Unjust enrichment comes within the purview of an action based on quasi contract or quantum meruit. Indpls. Raceway Park v. Curtiss, (1979) 179 Ind. App. 557, 386 N.E.2d 724. A party seeking to recover upon such a theory must demonstrate that a benefit was rendered to the other party at the express or implied request of such other party Kody Engineering v. Fox Ins. Agency, (1973) 158 Ind. App. 498, 303 N.E.2d 307.
To determine whether a benefit was rendered to Dedelow, Rudd must establish that the crane for which the parts were supplied was owned by Dedelow. Dedelow, in his affidavit, states that the actual ownership of the crane remains in question. The Court must consider as true the *1210 facts properly set forth in Dedelow's affidavit. Ogilvie v. Steele by Steele, (1983) Ind. App., 452 N.E.2d 167. Additionally, if the crane is shown to be owned by Dedelow, Rudd must establish that Dedelow expressly or impliedly requested that Rudd supply the parts. The record herein does not clearly reflect the negotiations surrounding the sale of parts. The existence of a valid contract between Rudd and Dedelow would preclude an action in quasi contract. Kincaid v. Lazar, (1980) Ind. App., 405 N.E.2d 615.

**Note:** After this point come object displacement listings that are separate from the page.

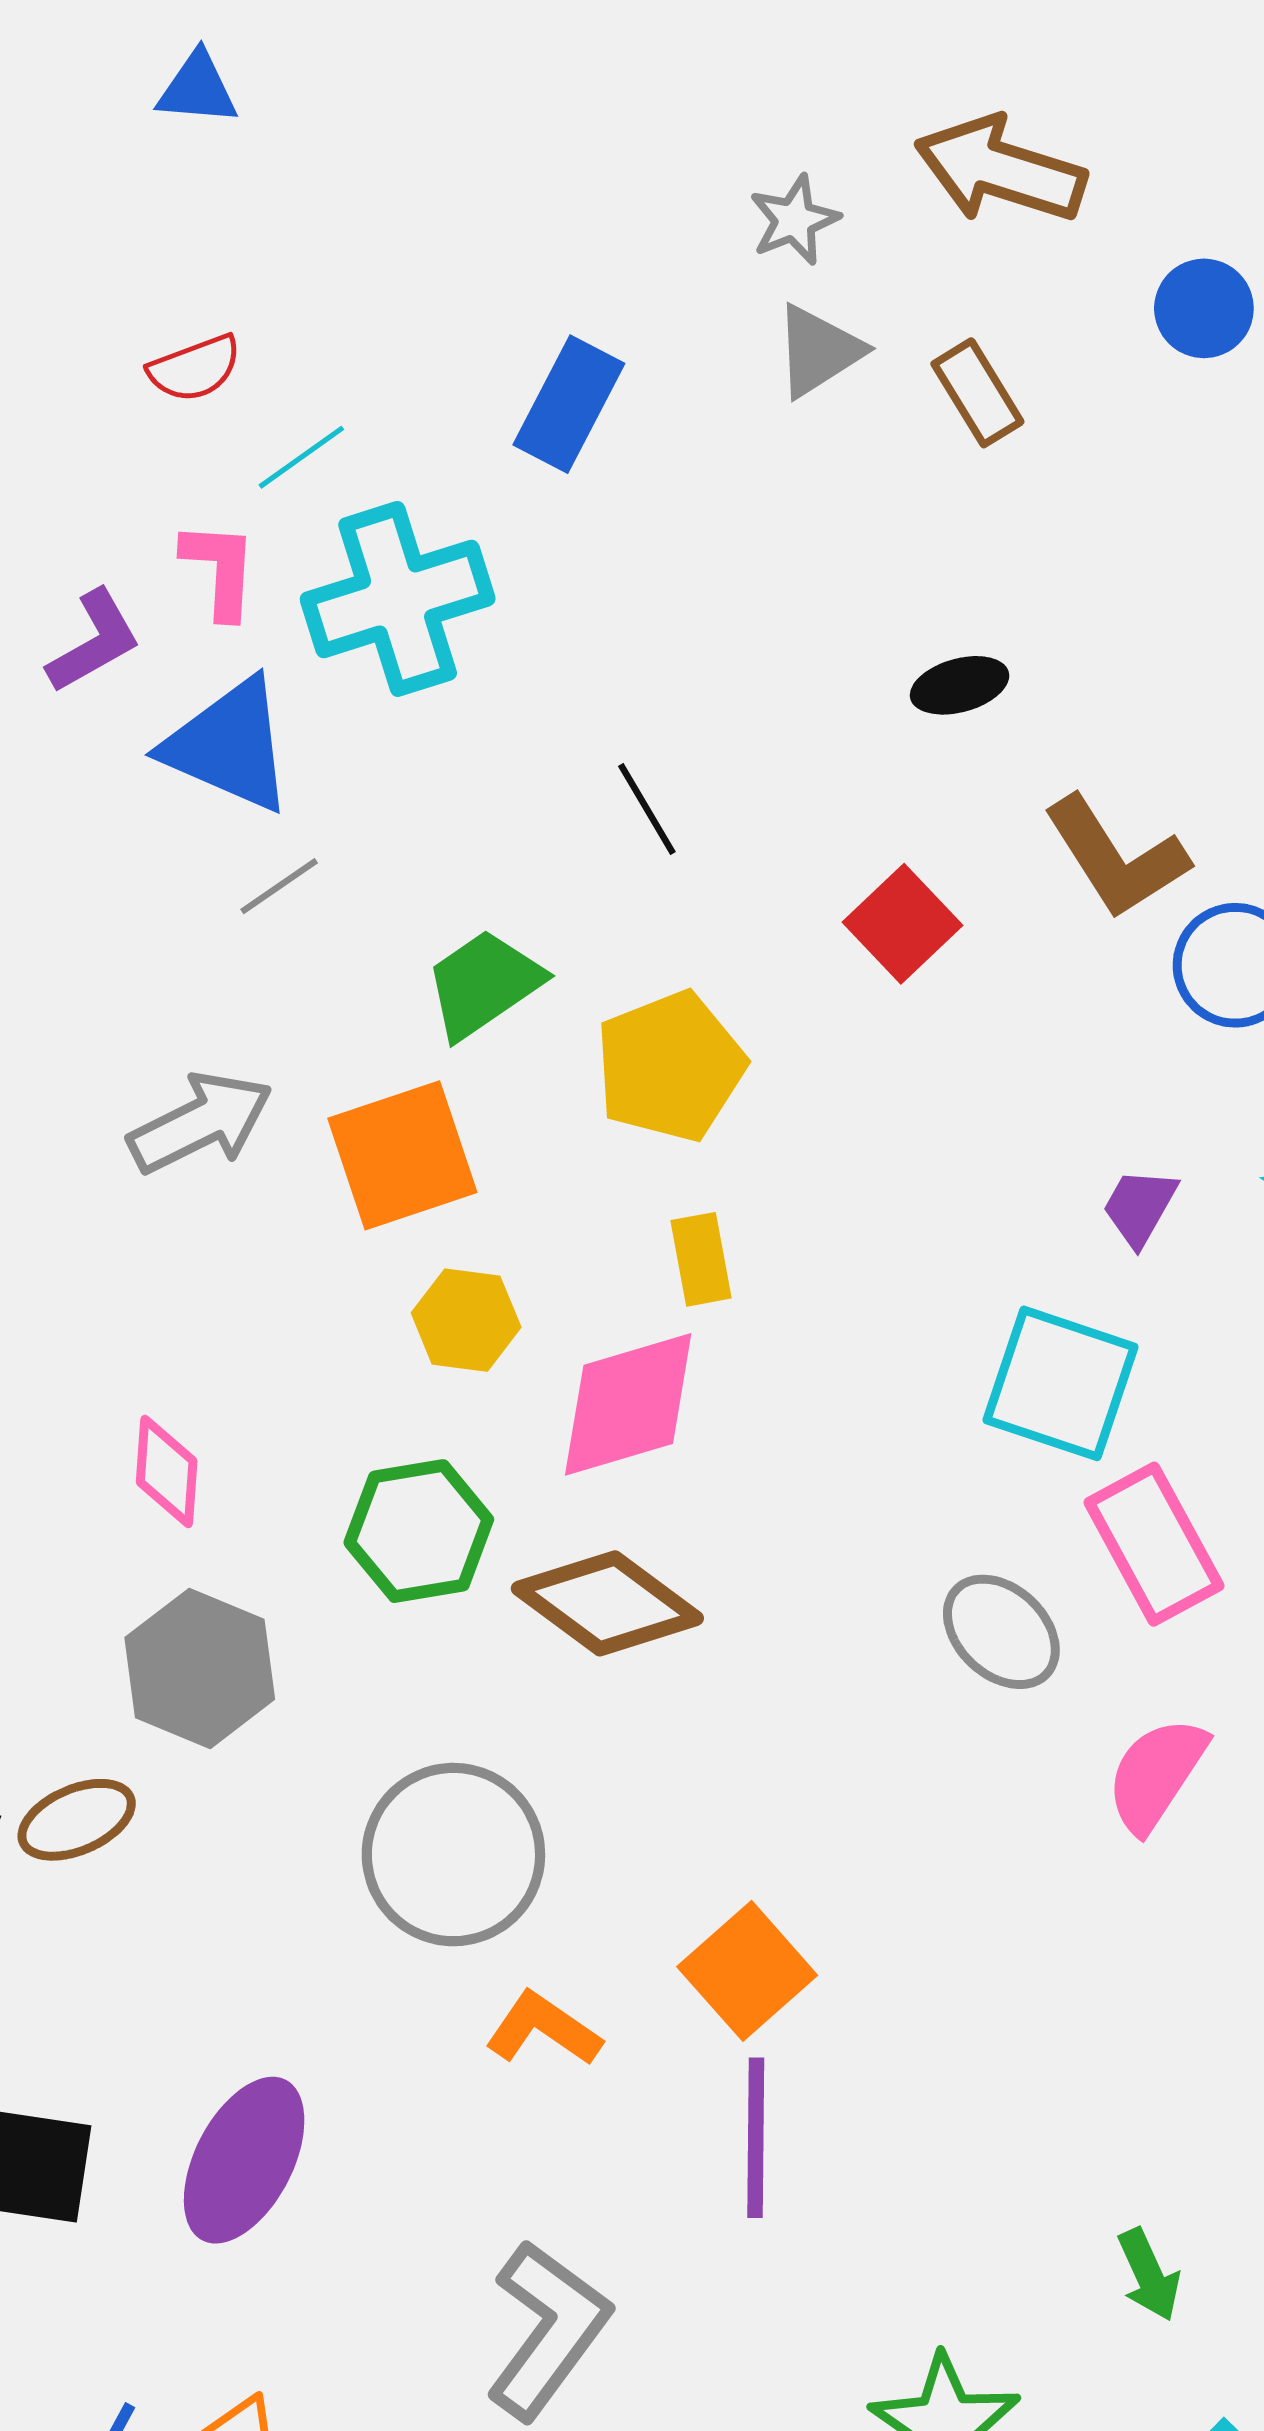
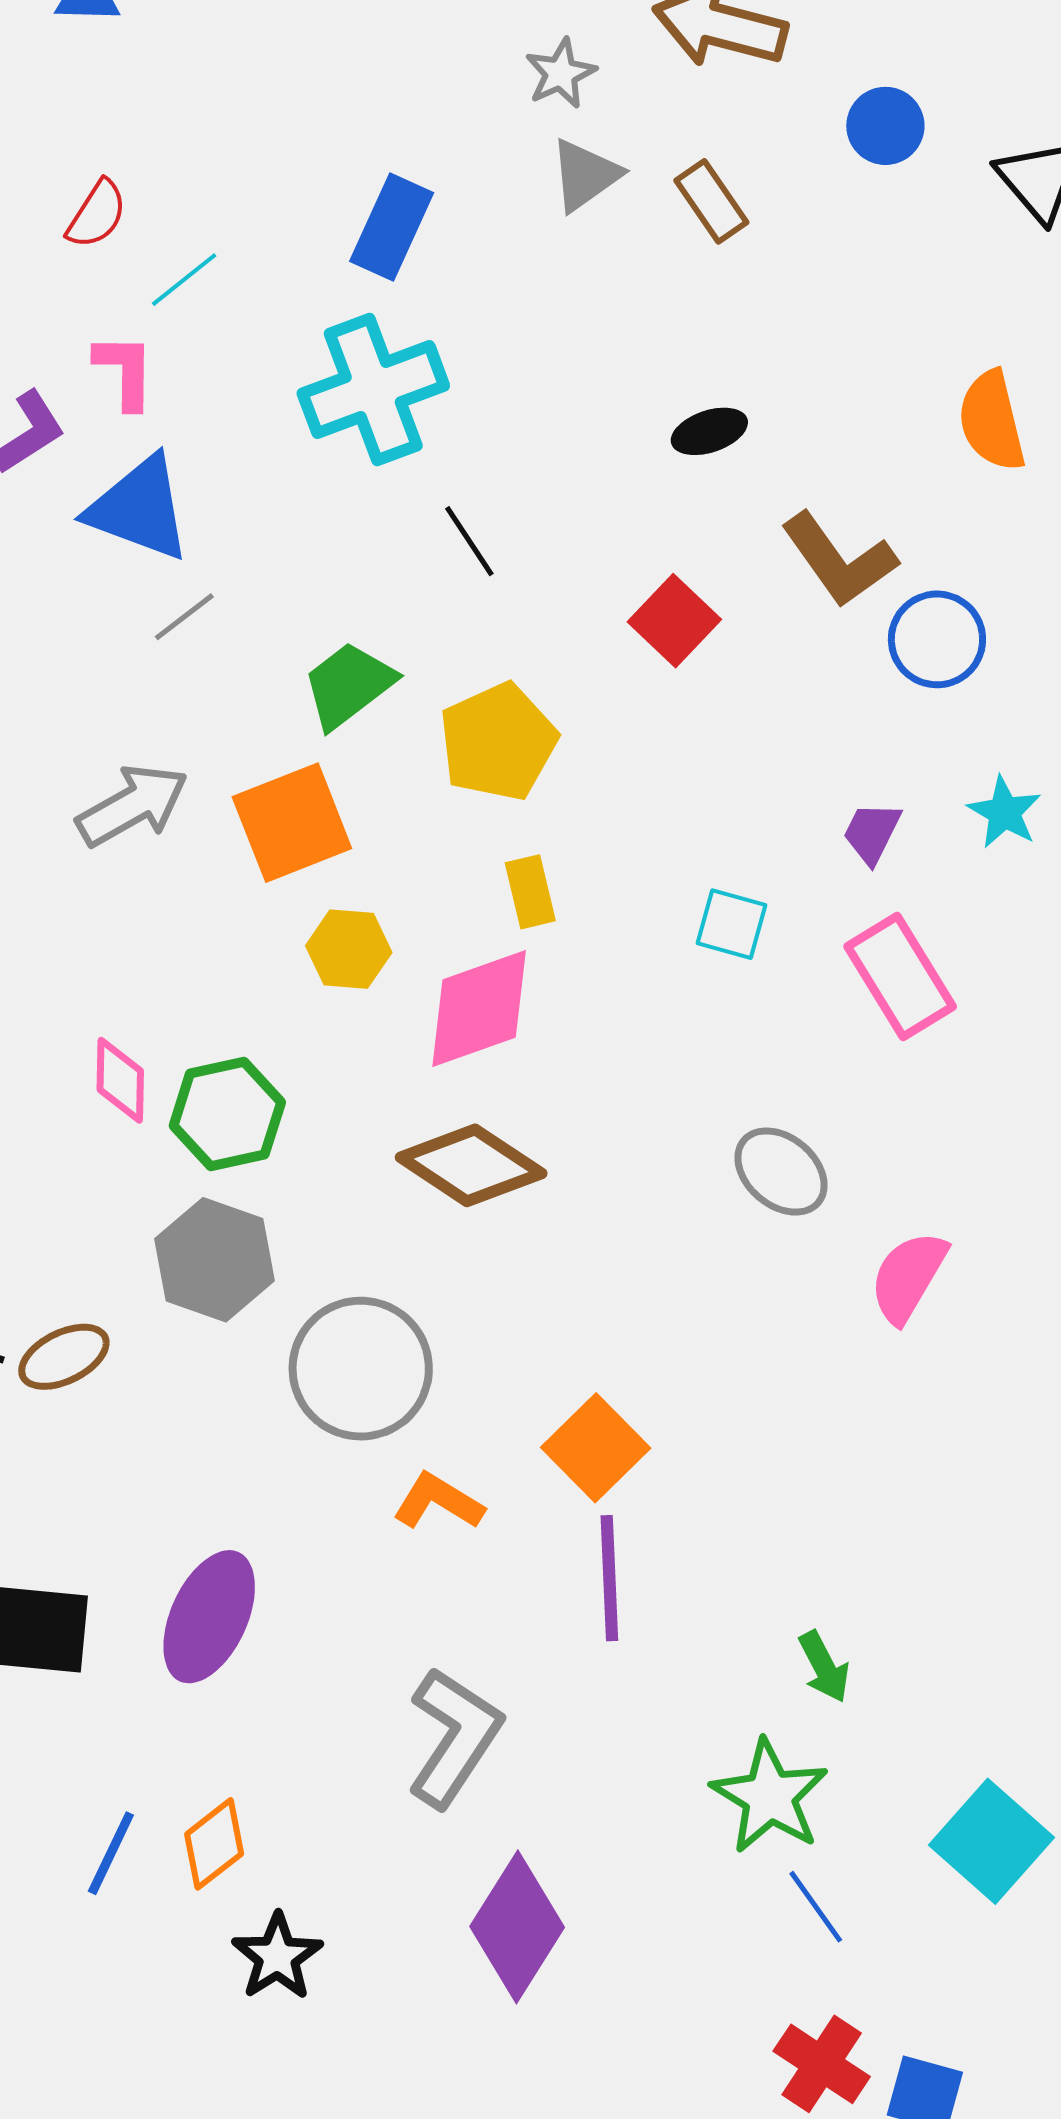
red semicircle: (195, 368) -> (97, 214), turned -34
cyan cross: (398, 599) -> (373, 390), moved
cyan square: (1061, 1383) -> (731, 924), moved, size x0.6
green hexagon: (419, 1531) -> (227, 1114), moved
pink rectangle: (1154, 1544) -> (900, 977), moved
gray hexagon: (200, 1668) -> (215, 1260), moved
green arrow: (1149, 2275) -> (824, 1667), moved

As any doubt about the existence of a genuine issue of material fact must be resolved against Rudd, the summary judgment rendered in its favor must be reversed and the cause remanded for trial.
Reversed and remanded.
STATON, P.J., and GARRARD, J., concur.NOTES
 Cause was venued to Porter County Superior Court on February 19, 1981.
 The court awarded Rudd the sum of $293,782.88.
 Paragraph 7 of Dedelow's affidavit appears as follows:
"... The crane, its ownership, the responsibility for the repairs is and has been the subject of litigation in the United States District Court for the Northern District of Indiana, in Cause No. H80-462, Duane W. Dedelow, d/b/a Calumet Charter Service, et al. v. First Maryland Lease Corporation, who claimed that the crane belonged to them, and claimed ownership but in fact entered into a lease with E.W. Coons, of Hibbing, Minnesota."
 In light of the Court's reversal, additional issues presented by appellant need not be addressed.